** Opening EXERCISE INPUTS block **
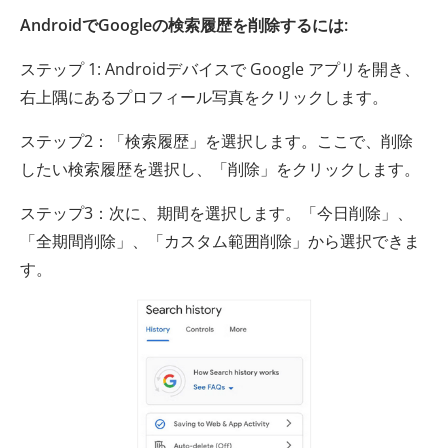
AndroidでGoogleの検索履歴を削除するには:
ステップ 1: Androidデバイスで Google アプリを開き、
右上隅にあるプロフィール写真をクリックします。
ステップ2：「検索履歴」を選択します。ここで、削除
したい検索履歴を選択し、「削除」をクリックします。
ステップ3：次に、期間を選択します。「今日削除」、
「全期間削除」、「カスタム範囲削除」から選択できま
す。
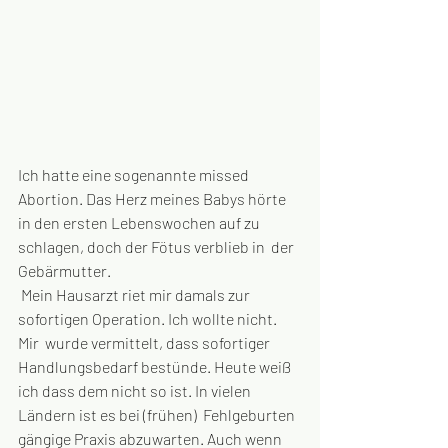
Ich hatte eine sogenannte missed 
Abortion. Das Herz meines Babys hörte  
in den ersten Lebenswochen auf zu 
schlagen, doch der Fötus verblieb in  der 
Gebärmutter. 
 Mein Hausarzt riet mir damals zur 
sofortigen Operation. Ich wollte nicht. 
Mir  wurde vermittelt, dass sofortiger 
Handlungsbedarf bestünde. Heute weiß  
ich dass dem nicht so ist. In vielen 
Ländern ist es bei (frühen)  Fehlgeburten 
gängige Praxis abzuwarten. Auch wenn 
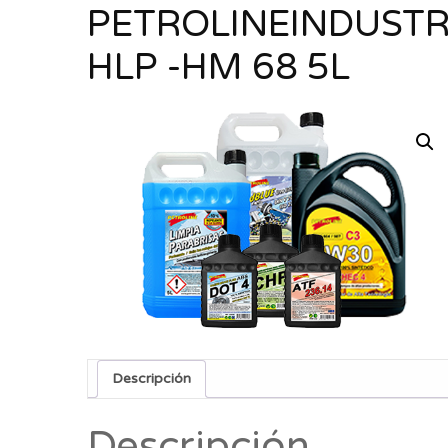
PETROLINEINDUSTRI
HLP -HM 68 5L
Descripción
Descripción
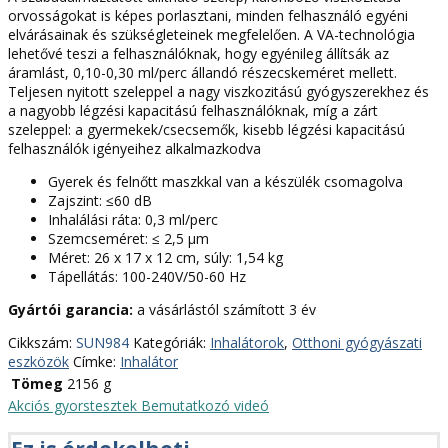
orvosságokat is képes porlasztani, minden felhasználó egyéni
elvárásainak és szükségleteinek megfelelően. A VA-technológia
lehetővé teszi a felhasználóknak, hogy egyénileg állítsák az
áramlást, 0,10-0,30 ml/perc állandó részecskeméret mellett.
Teljesen nyitott szeleppel a nagy viszkozitású gyógyszerekhez és
a nagyobb légzési kapacitású felhasználóknak, míg a zárt
szeleppel: a gyermekek/csecsemők, kisebb légzési kapacitású
felhasználók igényeihez alkalmazkodva
Gyerek és felnőtt maszkkal van a készülék csomagolva
Zajszint: ≤60 dB
Inhalálási ráta: 0,3 ml/perc
Szemcseméret: ≤ 2,5 μm
Méret: 26 x 17 x 12 cm, súly: 1,54 kg
Tápellátás: 100-240V/50-60 Hz
Gyártói garancia:
a vásárlástól számított 3 év
Cikkszám:
SUN984
Kategóriák:
Inhalátorok
,
Otthoni gyógyászati
eszközök
Címke:
Inhalátor
Tömeg
2156 g
Akciós gyorstesztek
Bemutatkozó videó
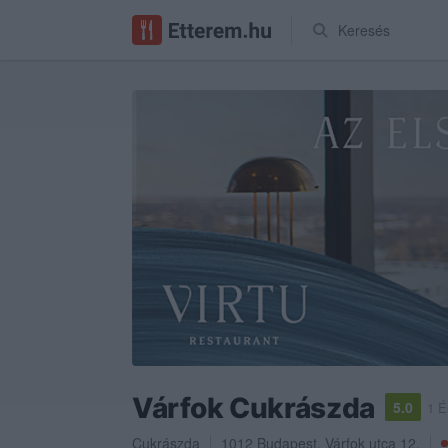
Keresés
Várfok Cukrászda
5.0
1 É
Cukrászda
1012
Budapest
,
Várfok utca 12.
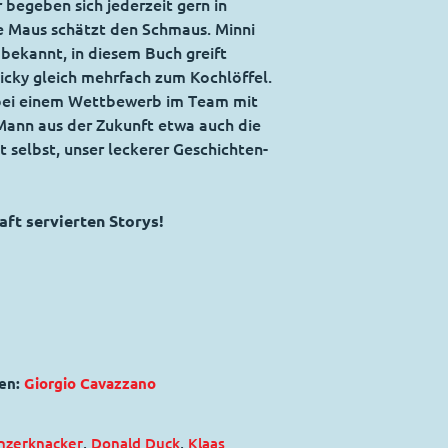
begeben sich jederzeit gern in
ie Maus schätzt den Schmaus. Minni
n bekannt, in diesem Buch greift
icky gleich mehrfach zum Kochlöffel.
bei einem Wettbewerb im Team mit
ann aus der Zukunft etwa auch die
 selbst, unser leckerer Geschichten-
ft servierten Storys!
en:
Giorgio Cavazzano
nzerknacker
,
Donald Duck
,
Klaas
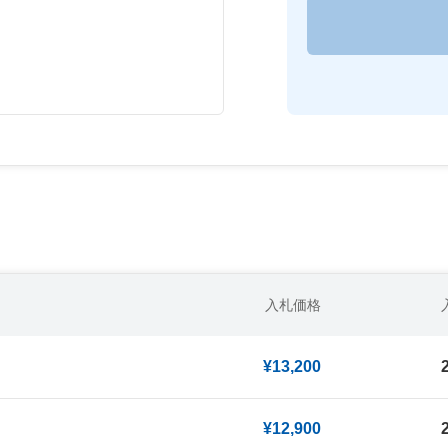
入札価格
¥13,200
¥12,900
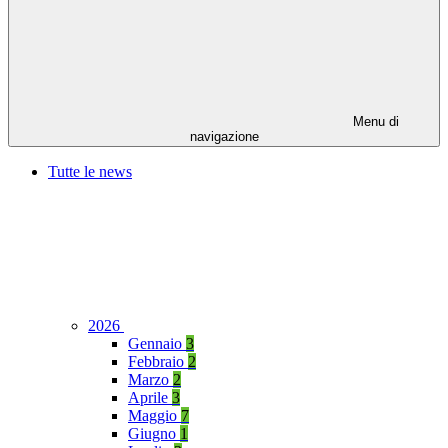
Menu di
navigazione
Tutte le news
2026
Gennaio
3
Febbraio
2
Marzo
2
Aprile
3
Maggio
7
Giugno
1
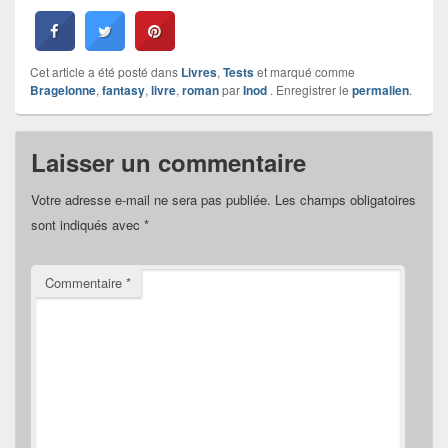
Cet article a été posté dans
Livres
,
Tests
et marqué comme
Bragelonne
,
fantasy
,
livre
,
roman
par
Inod
. Enregistrer le
permalien
.
Laisser un commentaire
Votre adresse e-mail ne sera pas publiée.
Les champs obligatoires
sont indiqués avec
*
Commentaire
*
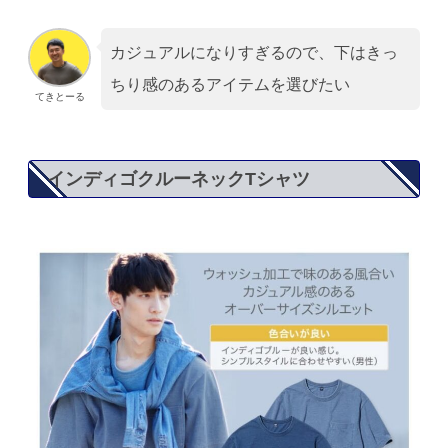
カジュアルになりすぎるので、下はきっ
ちり感のあるアイテムを選びたい
てきとーる
インディゴクルーネックTシャツ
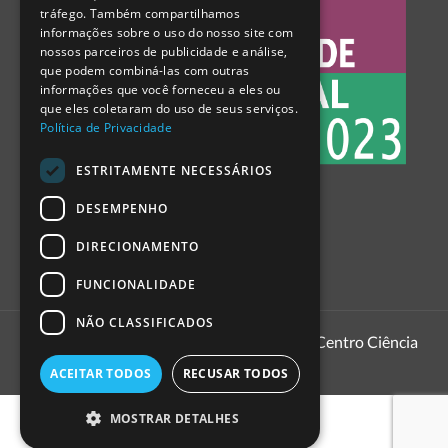
tráfego. Também compartilhamos
SPANISH
informações sobre o uso do nosso site com
nossos parceiros de publicidade e análise,
que podem combiná-las com outras
informações que você forneceu a eles ou
que eles coletaram do uso de seus serviços.
Política de Privacidade
ESTRITAMENTE NECESSÁRIOS
DESEMPENHO
DIRECIONAMENTO
FUNCIONALIDADE
NÃO CLASSIFICADOS
1999 - 2026
Pavilhão do Conhecimento | Centro Ciência
Viva
ACEITAR TODOS
RECUSAR TODOS
MOSTRAR DETALHES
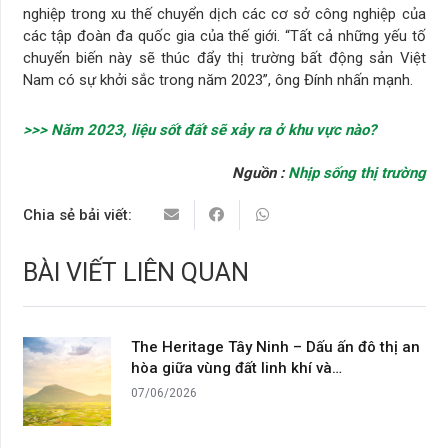
nghiệp trong xu thế chuyển dịch các cơ sở công nghiệp của
các tập đoàn đa quốc gia của thế giới. “Tất cả những yếu tố
chuyển biến này sẽ thúc đẩy thị trường bất động sản Việt
Nam có sự khởi sắc trong năm 2023”, ông Đính nhấn mạnh.
>>> Năm 2023, liệu sốt đất sẽ xảy ra ở khu vực nào?
Nguồn :
Nhịp sống thị trường
Chia sẻ bải viết:
BÀI VIẾT LIÊN QUAN
The Heritage Tây Ninh – Dấu ấn đô thị an
hòa giữa vùng đất linh khí và…
07/06/2026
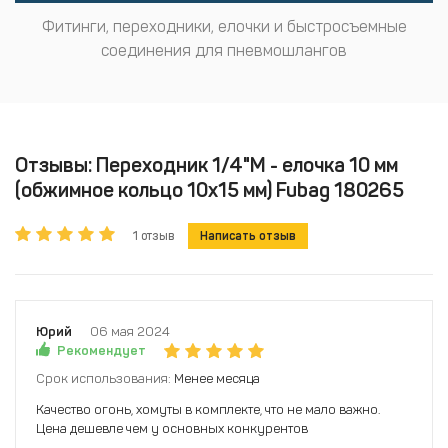
Фитинги, переходники, елочки и быстросъемные
соединения для пневмошлангов
Отзывы: Переходник 1/4"M - елочка 10 мм
(обжимное кольцо 10х15 мм) Fubag 180265
1 отзыв
Написать отзыв
Юрий
06 мая 2024
Рекомендует
Срок использования:
Менее месяца
Качество огонь, хомуты в комплекте, что не мало важно.
Цена дешевле чем у основных конкурентов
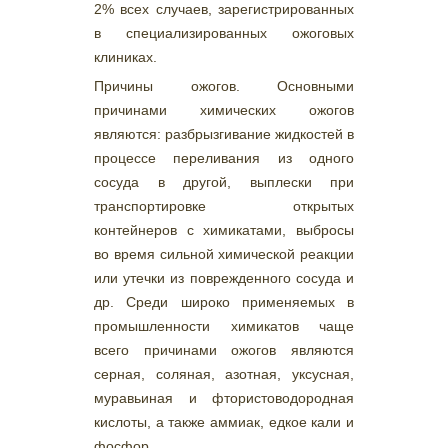
2% всех случаев, зарегистрированных
в специализированных ожоговых
клиниках.
Причины ожогов. Основными
причинами химических ожогов
являются: разбрызгивание жидкостей в
процессе переливания из одного
сосуда в другой, выплески при
транспортировке открытых
контейнеров с химикатами, выбросы
во время сильной химической реакции
или утечки из поврежденного сосуда и
др. Среди широко применяемых в
промышленности химикатов чаще
всего причинами ожогов являются
серная, соляная, азотная, уксусная,
муравьиная и фтористоводородная
кислоты, а также аммиак, едкое кали и
фосфор.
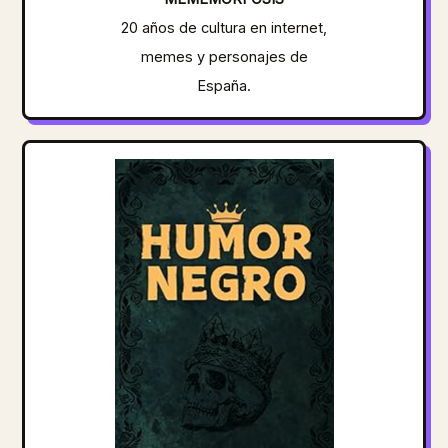
20 años de cultura en internet,
memes y personajes de
España.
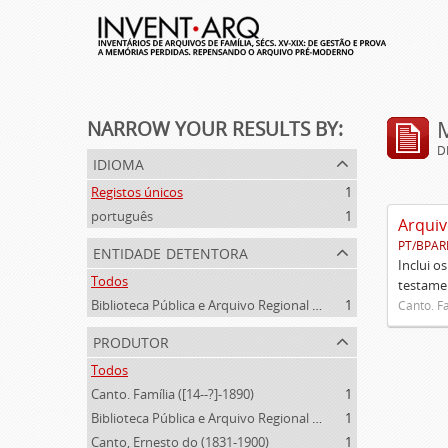
NARROW YOUR RESULTS BY:
D
idioma
Registos únicos
1
português
1
Arquiv
PT/BPAR
entidade detentora
Inclui o
Todos
testamen
Biblioteca Pública e Arquivo Regional de Ponta Delgada
1
Canto. Fa
produtor
Todos
Canto. Família ([14--?]-1890)
1
Biblioteca Pública e Arquivo Regional de Ponta Delgada (1841- )
1
Canto, Ernesto do (1831-1900)
1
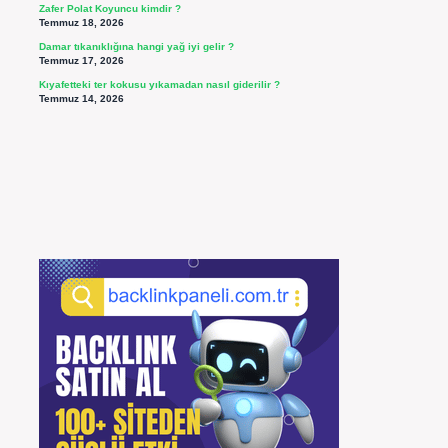
Zafer Polat Koyuncu kimdir ?
Temmuz 18, 2026
Damar tıkanıklığına hangi yağ iyi gelir ?
Temmuz 17, 2026
Kıyafetteki ter kokusu yıkamadan nasıl giderilir ?
Temmuz 14, 2026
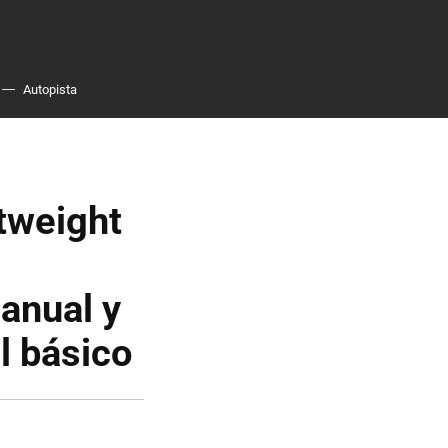
Autopista
tweight
anual y
l básico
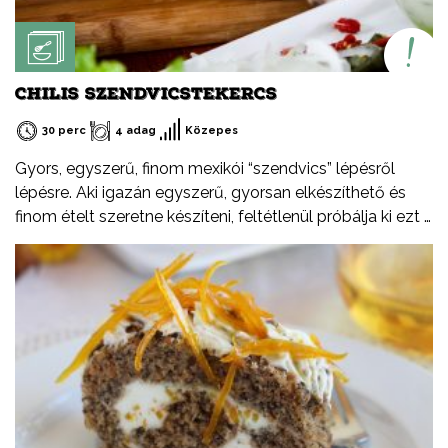
CHILIS SZENDVICSTEKERCS
30 perc
4 adag
Közepes
Gyors, egyszerű, finom mexikói “szendvics” lépésről
lépésre. Aki igazán egyszerű, gyorsan elkészíthető és
finom ételt szeretne készíteni, feltétlenül próbálja ki ezt a
receptemet – akár hidegen akár melegen.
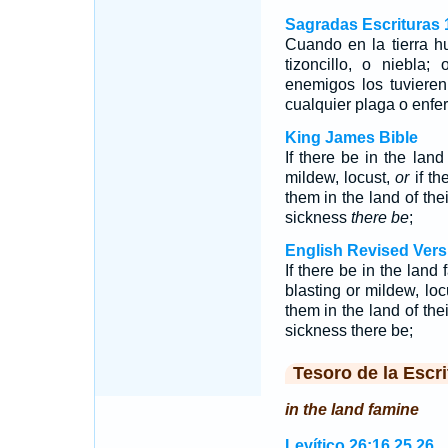
Sagradas Escrituras 
Cuando en la tierra h
tizoncillo, o niebla;
enemigos los tuvieren
cualquier plaga o enf
King James Bible
If there be in the land
mildew, locust,
or
if th
them in the land of the
sickness
there be
;
English Revised Vers
If there be in the land 
blasting or mildew, loc
them in the land of the
sickness there be;
Tesoro de la Escri
in the land famine
Levítico 26:16,25,26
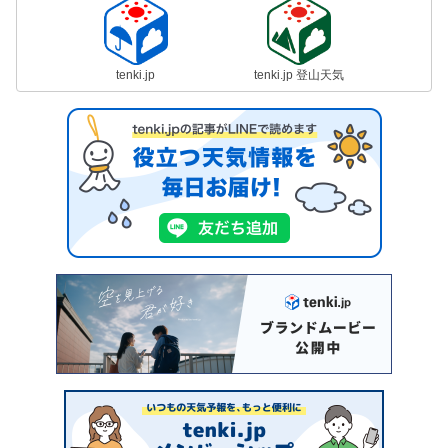
tenki.jp
tenki.jp 登山天気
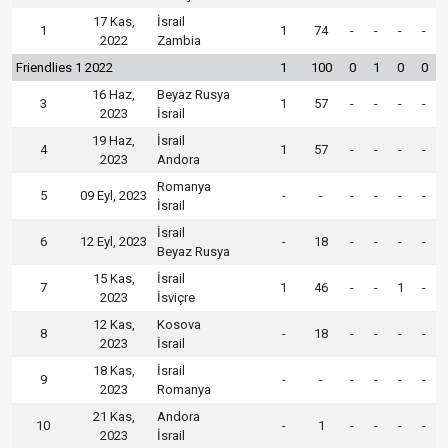
17 Kas,
İsrail
1
1
74
-
-
-
-
2022
Zambia
Friendlies 1 2022
1
100
0
1
0
0
16 Haz,
Beyaz Rusya
3
1
57
-
-
-
-
2023
İsrail
19 Haz,
İsrail
4
1
57
-
-
-
-
2023
Andora
Romanya
5
09 Eyl, 2023
-
-
-
-
-
-
İsrail
İsrail
6
12 Eyl, 2023
-
18
-
-
-
-
Beyaz Rusya
15 Kas,
İsrail
7
1
46
-
-
1
-
2023
İsviçre
12 Kas,
Kosova
8
-
18
-
-
-
-
2023
İsrail
18 Kas,
İsrail
9
-
-
-
-
-
-
2023
Romanya
21 Kas,
Andora
10
-
1
-
-
-
-
2023
İsrail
** Closing EXERCISE INPUTS block **
Both boundary lines included, write out word for word only the lines above from the one containing "Damar tıkanıklığına hangi yağ iyi gelir ?" to the one containing "English Revised Vers", leaving out any pictures.

Damar tıkanıklığına hangi yağ iyi gelir ?
Temmuz 17, 2026
Kıyafetteki ter kokusu yıkamadan nasıl giderilir ?
Temmuz 14, 2026
Autopista
tweight
anual y
l básico
CHILIS SZENDVICSTEKERCS
30 perc
4 adag
Közepes
Gyors, egyszerű, finom mexikói “szendvics” lépésről
lépésre. Aki igazán egyszerű, gyorsan elkészíthető és
finom ételt szeretne készíteni, feltétlenül próbálja ki ezt a
receptemet – akár hidegen akár melegen.
Sagradas Escrituras 
Cuando en la tierra h
tizoncillo, o niebla;
enemigos los tuvieren
cualquier plaga o enf
King James Bible
If there be in the land
mildew, locust,
or
if th
them in the land of the
sickness
there be
;
English Revised Vers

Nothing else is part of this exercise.